_Exercise objective_
Look through the listing below, and wherever a line has the string "قبول", pull it out.

◆ ◆ ◆

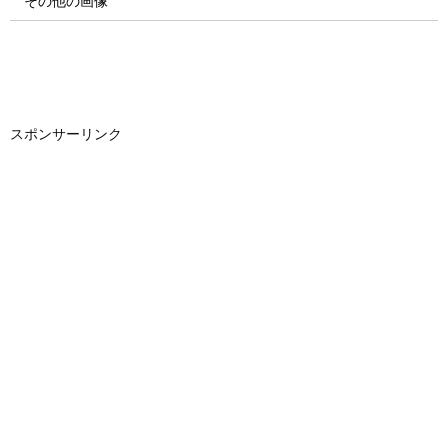
その他の画像
スポンサーリンク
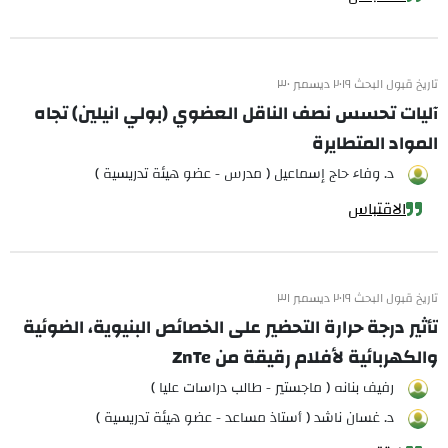
تاريخ قبول البحث ٢٠١٩ ديسمبر ٣٠
آليات تحسس نصف الناقل العضوي (بولي انيلين) تجاه
المواد المتطايرة
د. وفاء حاج إسماعيل ( مدرس - عضو هيئة تدريسية )
الاقتباس
تاريخ قبول البحث ٢٠١٩ ديسمبر ٣١
تأثير درجة حرارة التحضير على الخصائص البنيوية، الضوئية
والكهربائية لأفلام رقيقة من ZnTe
رفيف بنانه ( ماجستير - طالب دراسات عليا )
د. غسان ناشد ( أستاذ مساعد - عضو هيئة تدريسية )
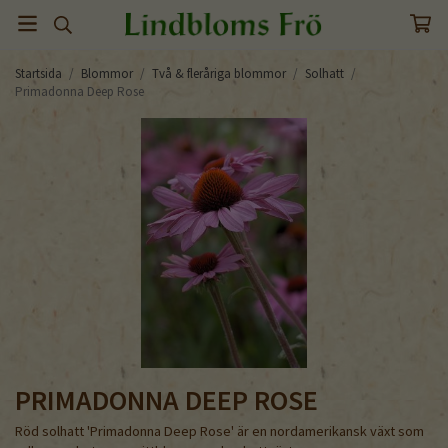
Startsida
/
Blommor
/
Två & fleråriga blommor
/
Solhatt
/
Primadonna Deep Rose
PRIMADONNA DEEP ROSE
Röd solhatt 'Primadonna Deep Rose' är en nordamerikansk växt som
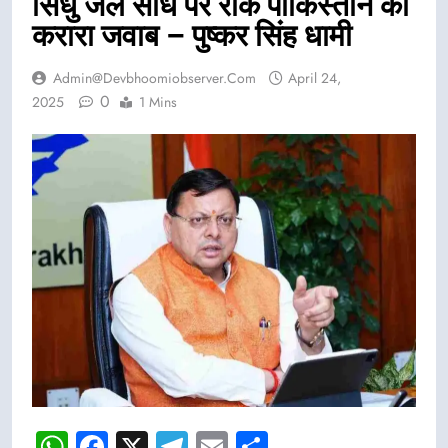
सिंधु जल संधि पर रोक पाकिस्तान को
करारा जवाब – पुष्कर सिंह धामी
Admin@devbhoomiobserver.com
April 24,
0
2025
1 Mins
WhatsApp
Facebook
X
Telegram
Email
Share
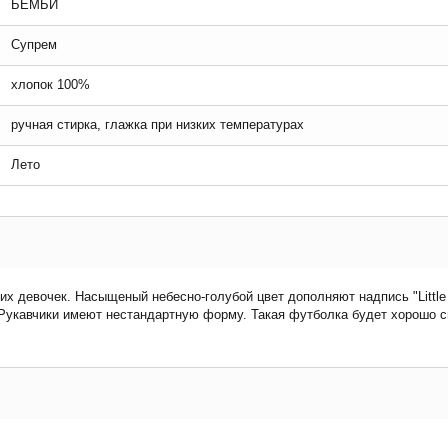
БЕМБИ
Супрем
хлопок 100%
ручная стирка, глажка при низких температурах
Лето
 девочек. Насыщеный небесно-голубой цвет дополняют надпись "Little p
 Рукавчики имеют нестандартную форму. Такая футболка будет хорошо 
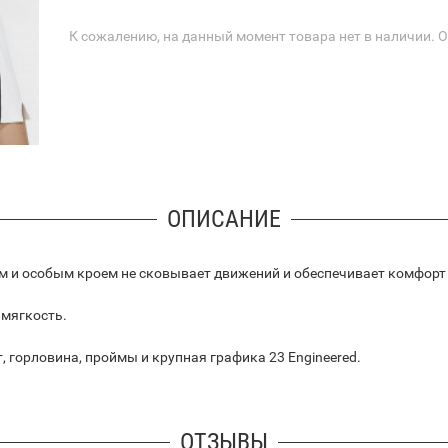
К сожалению, на данный момент товара нет в наличии. 
ОПИСАНИЕ
ем и особым кроем не сковывает движений и обеспечивает комфорт 
 мягкость.
 горловина, проймы и крупная графика 23 Engineered.
ОТЗЫВЫ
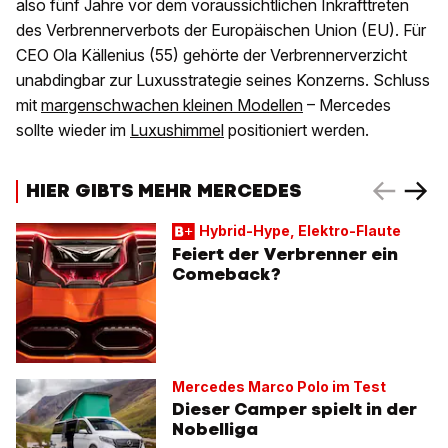
also fünf Jahre vor dem voraussichtlichen Inkrafttreten
des Verbrennerverbots der Europäischen Union (EU). Für
CEO Ola Källenius (55) gehörte der Verbrennerverzicht
unabdingbar zur Luxusstrategie seines Konzerns. Schluss
mit
margenschwachen kleinen Modellen
– Mercedes
sollte wieder im
Luxushimmel
positioniert werden.
HIER GIBTS MEHR MERCEDES
Hybrid-Hype, Elektro-Flaute
Feiert der Verbrenner ein
Comeback?
Mercedes Marco Polo im Test
Dieser Camper spielt in der
Nobelliga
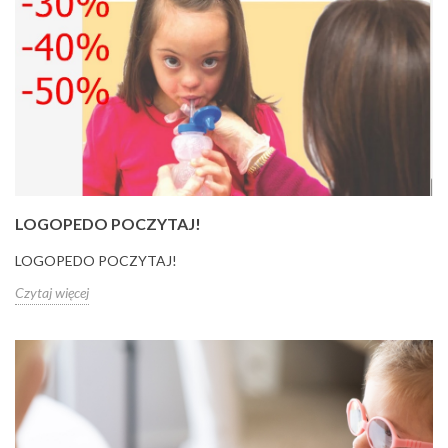
LOGOPEDO POCZYTAJ!
LOGOPEDO POCZYTAJ!
Czytaj więcej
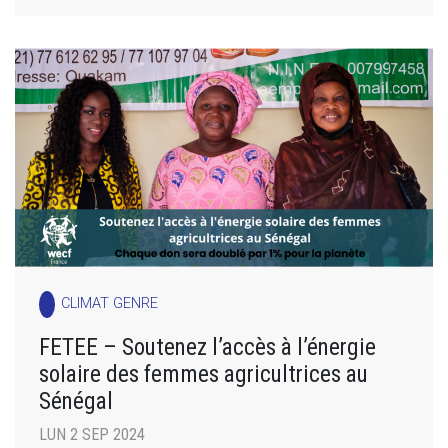
CLIMAT GENRE
FETEE – Soutenez l’accès à l’énergie
solaire des femmes agricultrices au
Sénégal
LUN 2 SEP 2024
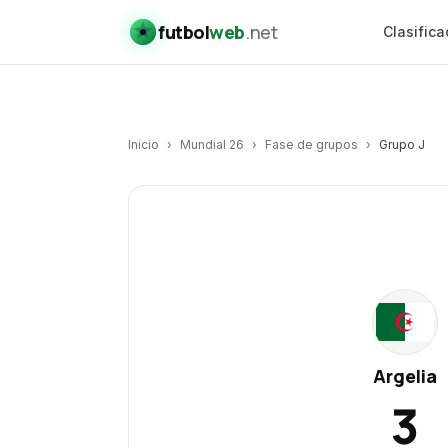
futbol
web
.net
Clasifica
Inicio
›
Mundial 26
›
Fase de grupos
›
Grupo J
Argelia
vs
Austria
AR
Argelia
3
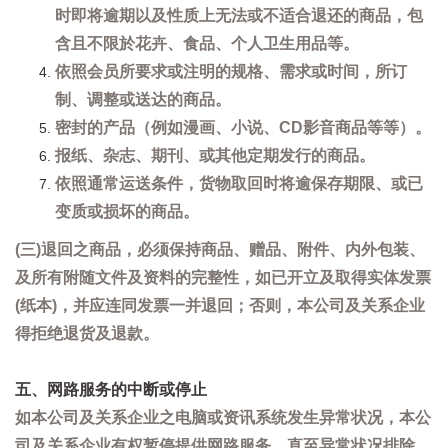
时即将逾期以及性质上无法或不适合退还的商品，包
含且不限於花卉、食品、个人卫生用品等。
依照会员所要求或注明的规格、需求或时间，所订
制、调整或送达的商品。
密封的产品（例如漫画、小说、CD影音商品等等）。
报纸、杂志、期刊、或其他定期发行的商品。
依照通常运送条件，货物取回时将逾保存期限、或已
变质或损坏的商品。
(三)退回之商品，必须保持商品、赠品、附件、内外包装、
及所有附随文件及资料的完整性，如已开立及取得实体发票
(纸本)，并应连同发票一并退回；否则，本公司及关系企业
得拒绝退货及退款。
五、网路服务的中断或停止
如本公司及关系企业之电脑或资讯系统发生异常状况，本公
司及关系企业有权暂停提供网路服务，直至异常状况排除。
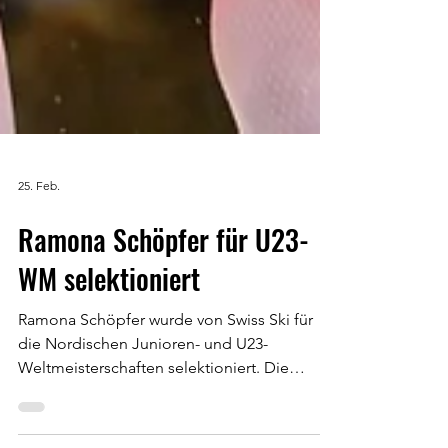
25. Feb.
Ramona Schöpfer für U23-
WM selektioniert
Ramona Schöpfer wurde von Swiss Ski für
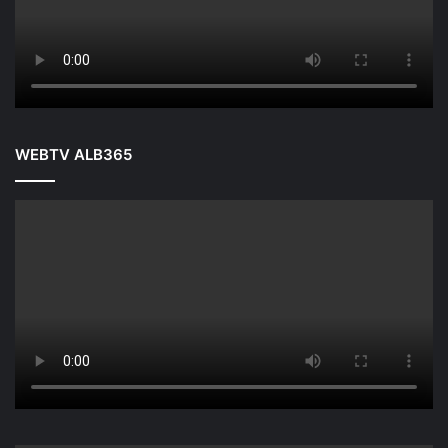
WEBTV ALB365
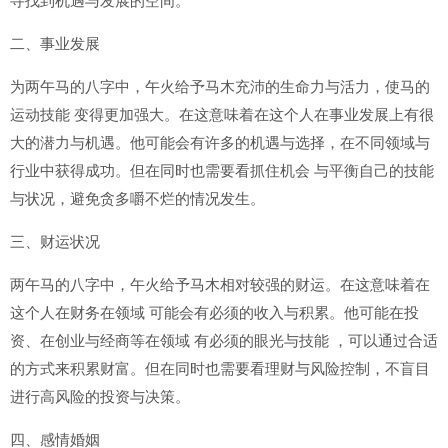
寻找到机遇与发展的空间。
二、事业发展
为两午马的八字中，午火给予马木充沛的生命力与活力，使马的
运动技能 变得更加强大。在这意味着在这个人在事业发展上有很
大的潜力与机遇。他可能会有许多的机遇与选择，在不同领域与
行业中获得成功。但在同时也需要看抓住机会 与平衡自己的技能
与状况，避免贪多嚼不烂的情况发生。
三、财运状况
两午马的八字中，午火给予马木相对较强的财运。在这意味着在
这个人在财务在领域 可能会有必须的收入与积累。他可能在投
资、在创业与经商等在领域 有必须的眼光与技能 ，可以通过合适
的方式来积累财富。但在同时也需要看理财与风险控制，不盲目
进行高风险的投资与决策。
四、感情婚姻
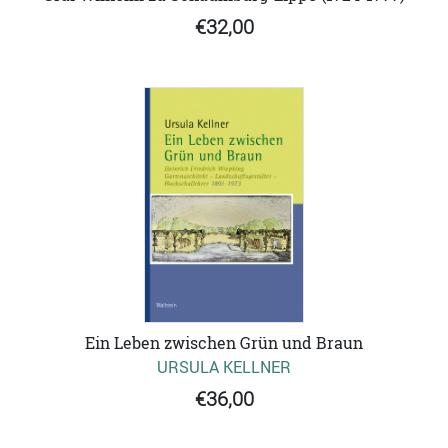
€32,00
Ein Leben zwischen Grün und Braun
URSULA KELLNER
€36,00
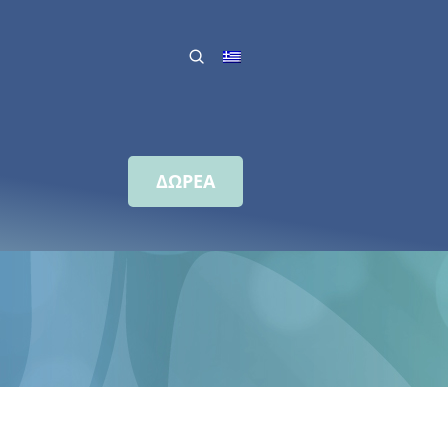
ΔΩΡΕΑ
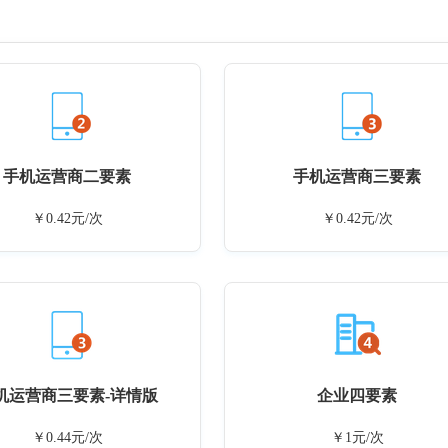
手机运营商二要素
手机运营商三要素
￥0.42元/次
￥0.42元/次
机运营商三要素-详情版
企业四要素
￥0.44元/次
￥1元/次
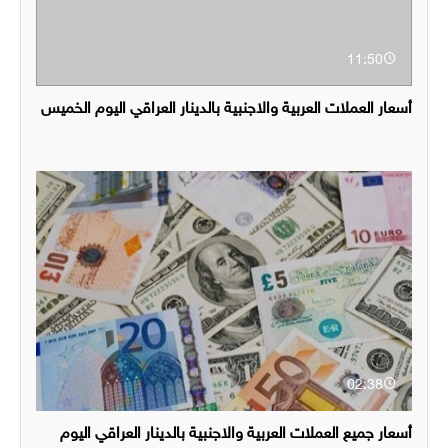
11:50
أسعار العملات العربية والاجنبية بالدينار العراقي اليوم الخميس
02:38
أسعار جميع العملات العربية والاجنبية بالدينار العراقي اليوم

◆ ◆ ◆

_Your solution_
تاريخ قبول البحث ٢٠١٩ ديسمبر ٣٠
تاريخ قبول البحث ٢٠١٩ ديسمبر ٣١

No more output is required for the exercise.